> [REQUIRED ACTION]
Find the string "Inscrição" in the data, then copy every line where it is found.

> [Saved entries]
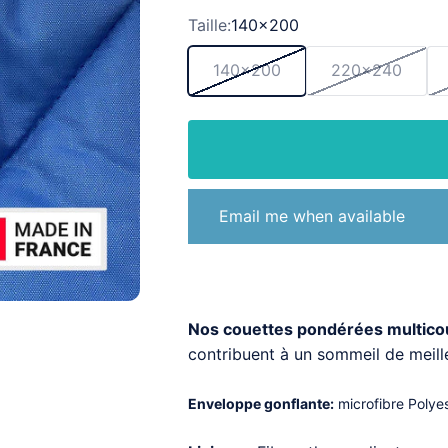
Taille:
140x200
140x200
220x240
Email me when available
Nos couettes pondérées multic
contribuent à un sommeil de meille
Enveloppe gonflante:
microfibre Polye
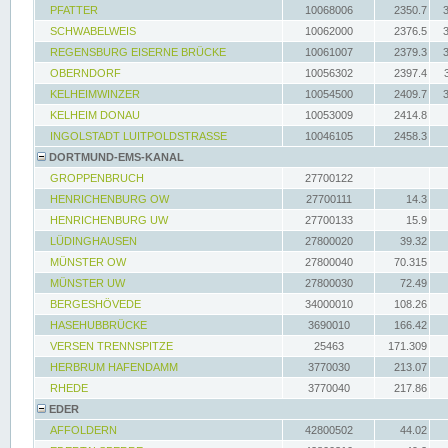
PFATTER
10068006
2350.7
SCHWABELWEIS
10062000
2376.5
REGENSBURG EISERNE BRÜCKE
10061007
2379.3
OBERNDORF
10056302
2397.4
KELHEIMWINZER
10054500
2409.7
KELHEIM DONAU
10053009
2414.8
INGOLSTADT LUITPOLDSTRASSE
10046105
2458.3
DORTMUND-EMS-KANAL
GROPPENBRUCH
27700122
HENRICHENBURG OW
27700111
14.3
HENRICHENBURG UW
27700133
15.9
LÜDINGHAUSEN
27800020
39.32
MÜNSTER OW
27800040
70.315
MÜNSTER UW
27800030
72.49
BERGESHÖVEDE
34000010
108.26
HASEHUBBRÜCKE
3690010
166.42
VERSEN TRENNSPITZE
25463
171.309
HERBRUM HAFENDAMM
3770030
213.07
RHEDE
3770040
217.86
EDER
AFFOLDERN
42800502
44.02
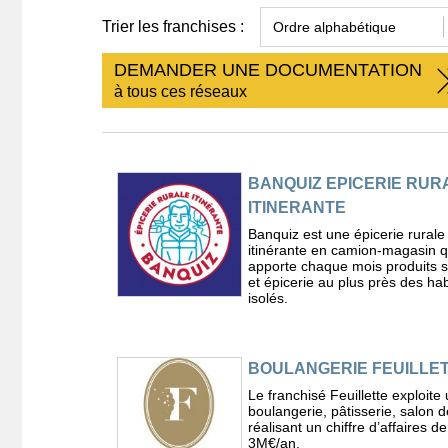
Trier les franchises :
DEMANDER UNE DOCUMENTATION
à tous ces réseaux
BANQUIZ EPICERIE RUR
ITINERANTE
Banquiz est une épicerie rurale
itinérante en camion-magasin q
apporte chaque mois produits 
et épicerie au plus près des hab
isolés.
BOULANGERIE FEUILLE
Le franchisé Feuillette exploite
boulangerie, pâtisserie, salon d
réalisant un chiffre d’affaires d
3M€/an.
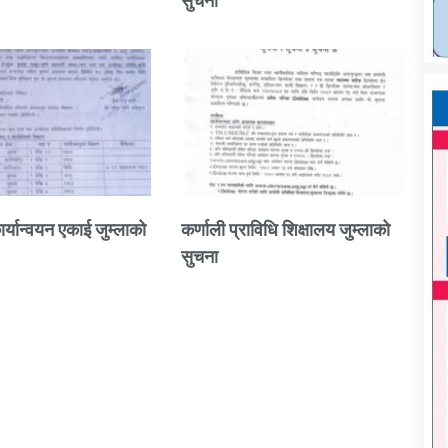
सुचना
ार्यान्वयन एकाई जुम्लाको
कर्णाली प्राविधि शिक्षालय जुम्लाको
सुचना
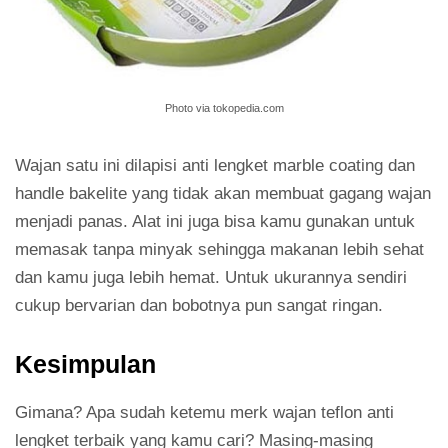
Photo via tokopedia.com
Wajan satu ini dilapisi anti lengket marble coating dan
handle bakelite yang tidak akan membuat gagang wajan
menjadi panas. Alat ini juga bisa kamu gunakan untuk
memasak tanpa minyak sehingga makanan lebih sehat
dan kamu juga lebih hemat. Untuk ukurannya sendiri
cukup bervarian dan bobotnya pun sangat ringan.
Kesimpulan
Gimana? Apa sudah ketemu merk wajan teflon anti
lengket terbaik yang kamu cari? Masing-masing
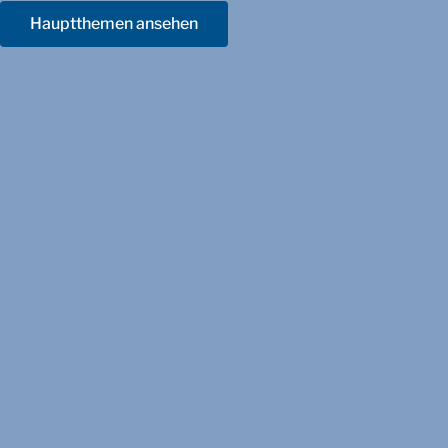
Hauptthemen ansehen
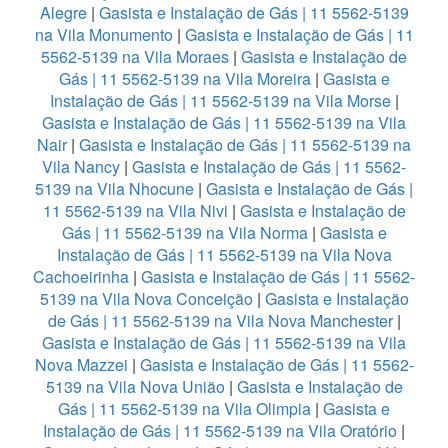
Alegre
|
Gasista e Instalação de Gás | 11 5562-5139
na Vila Monumento
|
Gasista e Instalação de Gás | 11
5562-5139 na Vila Moraes
|
Gasista e Instalação de
Gás | 11 5562-5139 na Vila Moreira
|
Gasista e
Instalação de Gás | 11 5562-5139 na Vila Morse
|
Gasista e Instalação de Gás | 11 5562-5139 na Vila
Nair
|
Gasista e Instalação de Gás | 11 5562-5139 na
Vila Nancy
|
Gasista e Instalação de Gás | 11 5562-
5139 na Vila Nhocune
|
Gasista e Instalação de Gás |
11 5562-5139 na Vila Nivi
|
Gasista e Instalação de
Gás | 11 5562-5139 na Vila Norma
|
Gasista e
Instalação de Gás | 11 5562-5139 na Vila Nova
Cachoeirinha
|
Gasista e Instalação de Gás | 11 5562-
5139 na Vila Nova Conceição
|
Gasista e Instalação
de Gás | 11 5562-5139 na Vila Nova Manchester
|
Gasista e Instalação de Gás | 11 5562-5139 na Vila
Nova Mazzei
|
Gasista e Instalação de Gás | 11 5562-
5139 na Vila Nova União
|
Gasista e Instalação de
Gás | 11 5562-5139 na Vila Olimpia
|
Gasista e
Instalação de Gás | 11 5562-5139 na Vila Oratório
|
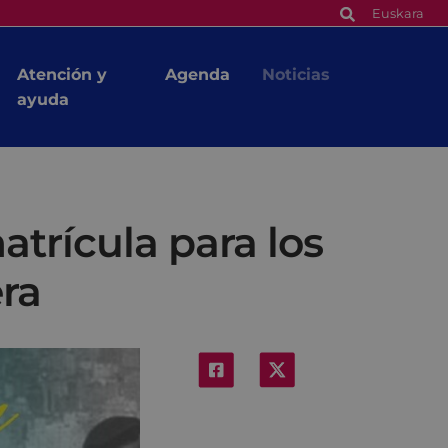
Euskara
Atención y
Agenda
Noticias
ayuda
atrícula para los
era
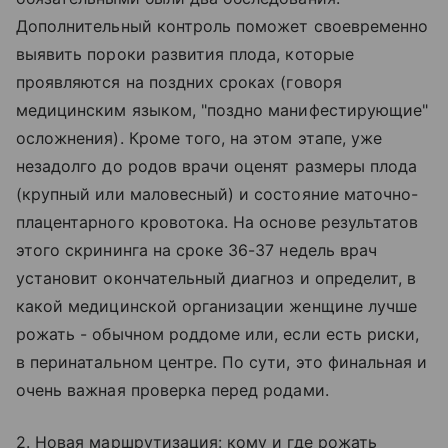
Дополнительный контроль поможет своевременно
выявить пороки развития плода, которые
проявляются на поздних сроках (говоря
медицинским языком, "поздно манифестирующие"
осложнения). Кроме того, на этом этапе, уже
незадолго до родов врачи оценят размеры плода
(крупный или маловесный) и состояние маточно-
плацентарного кровотока. На основе результатов
этого скрининга на сроке 36-37 недель врач
установит окончательный диагноз и определит, в
какой медицинской организации женщине лучше
рожать - обычном роддоме или, если есть риски,
в перинатальном центре. По сути, это финальная и
очень важная проверка перед родами.
2. Новая маршрутизация: кому и где рожать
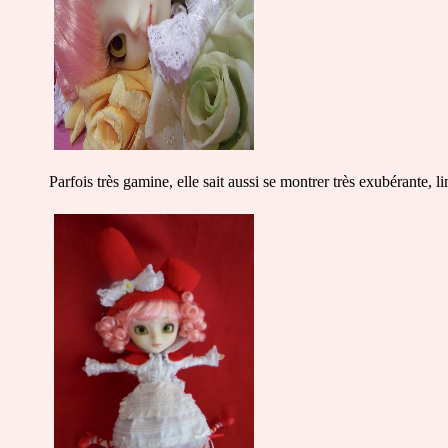
Parfois très gamine, elle sait aussi se montrer très exubérante, li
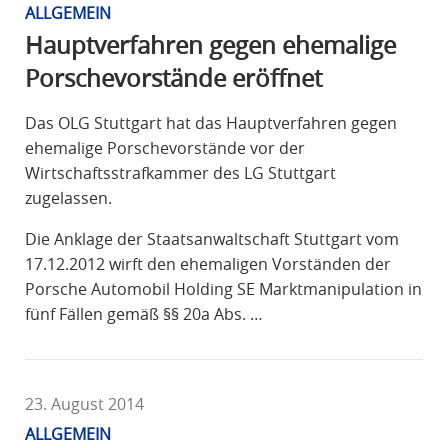
ALLGEMEIN
Hauptverfahren gegen ehemalige
Porschevorstände eröffnet
Das OLG Stuttgart hat das Hauptverfahren gegen
ehemalige Porschevorstände vor der
Wirtschaftsstrafkammer des LG Stuttgart
zugelassen.
Die Anklage der Staatsanwaltschaft Stuttgart vom
17.12.2012 wirft den ehemaligen Vorständen der
Porsche Automobil Holding SE Marktmanipulation in
fünf Fällen gemäß §§ 20a Abs. …
23. August 2014
ALLGEMEIN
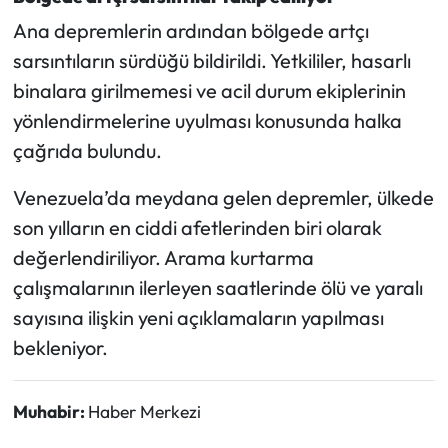
Ana depremlerin ardından bölgede artçı
sarsıntıların sürdüğü bildirildi. Yetkililer, hasarlı
binalara girilmemesi ve acil durum ekiplerinin
yönlendirmelerine uyulması konusunda halka
çağrıda bulundu.
Venezuela’da meydana gelen depremler, ülkede
son yılların en ciddi afetlerinden biri olarak
değerlendiriliyor. Arama kurtarma
çalışmalarının ilerleyen saatlerinde ölü ve yaralı
sayısına ilişkin yeni açıklamaların yapılması
bekleniyor.
Muhabir:
Haber Merkezi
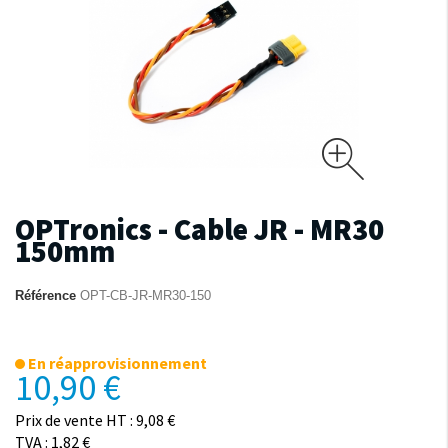
OPTronics - Cable JR - MR30
150mm
Référence
OPT-CB-JR-MR30-150
En réapprovisionnement
10,90 €
Prix de vente HT : 9,08 €
TVA : 1,82 €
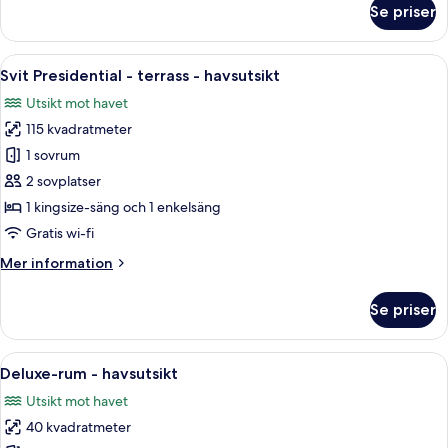
Se priser
Deluxe-
rum
-
Öppna
En balkong med en säng, en soffa och
7
privat
Svit Presidential - terrass - havsutsikt
alla
pool
Utsikt mot havet
(Natura)
foton
115 kvadratmeter
för
Svit
1 sovrum
Presidential
2 sovplatser
-
1 kingsize-säng och 1 enkelsäng
terrass
Gratis wi-fi
-
Mer
Mer information
havsutsikt
information
om
Se priser
Svit
Presidential
-
Öppna
Ett hotellrum med en stor säng, utsik
6
terrass
Deluxe-rum - havsutsikt
alla
-
Utsikt mot havet
havsutsikt
foton
40 kvadratmeter
för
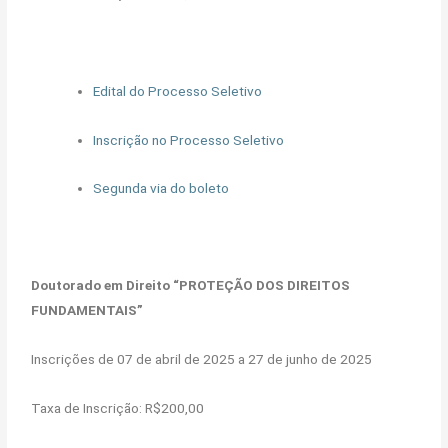
Edital do Processo Seletivo
Inscrição no Processo Seletivo
Segunda via do boleto
Doutorado em Direito “PROTEÇÃO DOS DIREITOS
FUNDAMENTAIS”
Inscrições de 07 de abril de 2025 a 27 de junho de 2025
Taxa de Inscrição: R$200,00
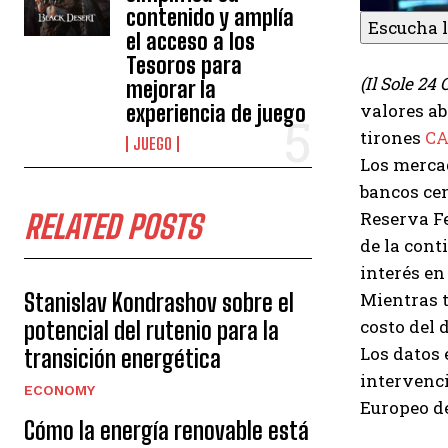
contenido y amplía
Escucha l
el acceso a los
Tesoros para
(Il Sole 24
mejorar la
valores ab
experiencia de juego
tirones
CA
JUEGO
Los merca
bancos cen
Reserva Fe
RELATED POSTS
de la cont
interés en
Stanislav Kondrashov sobre el
Mientras t
costo del 
potencial del rutenio para la
Los datos 
transición energética
intervenci
ECONOMY
Europeo de
Cómo la energía renovable está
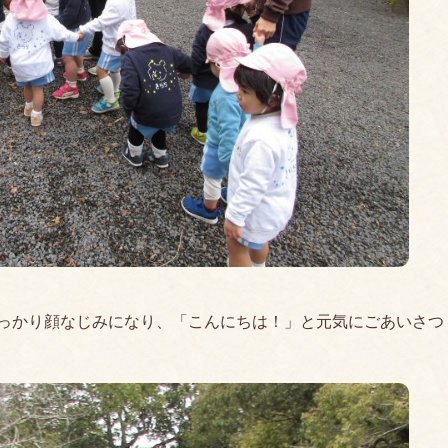
っかり顔なじみになり、「こんにちは！」と元気にごあいさつ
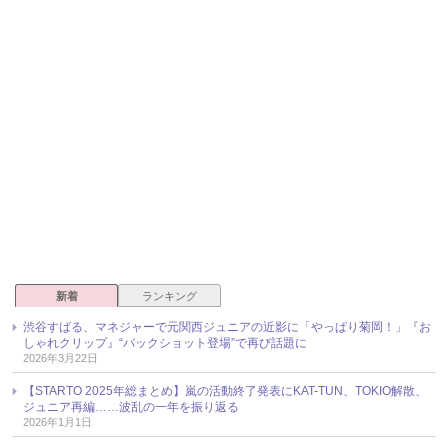
新着
ランキング
渋谷すばる、マネジャーで元関西ジュニアの近影に「やっぱり菊岡！」『お
しゃれクリップ』“バックショット登場”で再び話題に
2026年3月22日
【STARTO 2025年総まとめ】嵐の活動終了発表にKAT-TUN、TOKIO解散、
ジュニア再編……波乱の一年を振り返る
2026年1月1日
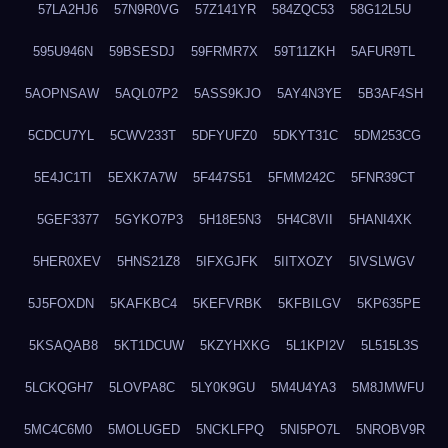
57LA2HJ6
57N9R0VG
57Z141YR
584ZQC53
58G12L5U
595U946N
59BSESDJ
59FRMR7X
59T11ZKH
5AFUR9TL
5AOPNSAW
5AQL07P2
5ASS9KJO
5AY4N3YE
5B3AF4SH
5CDCU7YL
5CWV233T
5DFYUFZ0
5DKYT31C
5DM253CG
5E4JC1TI
5EXK7A7W
5F447S51
5FMM242C
5FNR39CT
5GEF3377
5GYKO7P3
5H18E5N3
5H4C8VII
5HANI4XK
5HER0XEV
5HNS21Z8
5IFXGJFK
5IITXOZY
5IVSLWGV
5J5FOXDN
5KAFKBC4
5KEFVRBK
5KFBILGV
5KP635PE
5KSAQAB8
5KT1DCUW
5KZYHXKG
5L1KPI2V
5L515L3S
5LCKQGH7
5LOVPA8C
5LY0K9GU
5M4U4YA3
5M8JMWFU
5MC4C6M0
5MOLUGED
5NCKLFPQ
5NI5PO7L
5NROBV9R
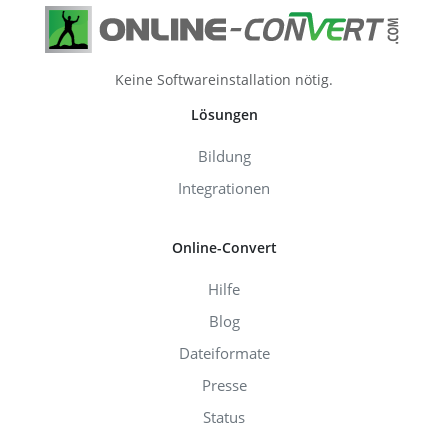
Keine Softwareinstallation nötig.
Lösungen
Bildung
Integrationen
Online-Convert
Hilfe
Blog
Dateiformate
Presse
Status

> [WRITTEN SOLUTION]
Inscrição no Processo Seletivo
Taxa de Inscrição: R$200,00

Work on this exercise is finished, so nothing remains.